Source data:

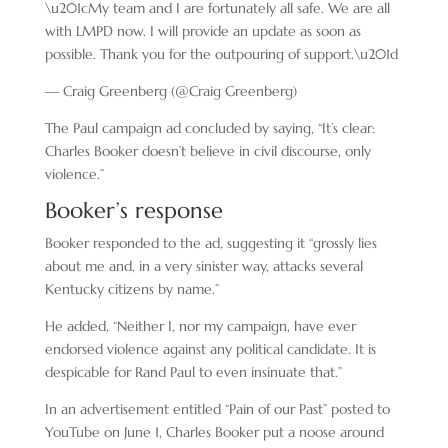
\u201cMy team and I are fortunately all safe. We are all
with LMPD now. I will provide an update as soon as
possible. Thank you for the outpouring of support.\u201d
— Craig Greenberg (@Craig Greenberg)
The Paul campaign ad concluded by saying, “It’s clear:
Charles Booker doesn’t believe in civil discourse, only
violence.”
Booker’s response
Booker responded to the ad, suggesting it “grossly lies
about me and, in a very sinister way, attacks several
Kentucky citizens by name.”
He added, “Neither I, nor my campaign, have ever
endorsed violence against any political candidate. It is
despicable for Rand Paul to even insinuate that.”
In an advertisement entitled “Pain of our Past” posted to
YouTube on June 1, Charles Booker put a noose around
==
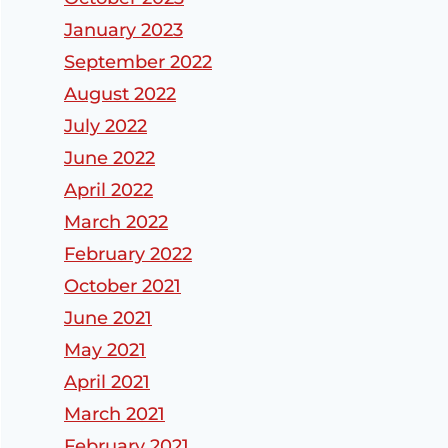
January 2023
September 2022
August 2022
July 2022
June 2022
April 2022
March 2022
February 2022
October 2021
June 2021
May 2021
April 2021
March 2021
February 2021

_Work instruction_
An exact, complete copy of the lines above from the one with "Kentucky citizens by" through the one with "YouTube on June" is the whole answer.

_Answer to this problem_
Kentucky citizens by name.”
He added, “Neither I, nor my campaign, have ever
endorsed violence against any political candidate. It is
despicable for Rand Paul to even insinuate that.”
In an advertisement entitled “Pain of our Past” posted to
YouTube on June 1, Charles Booker put a noose around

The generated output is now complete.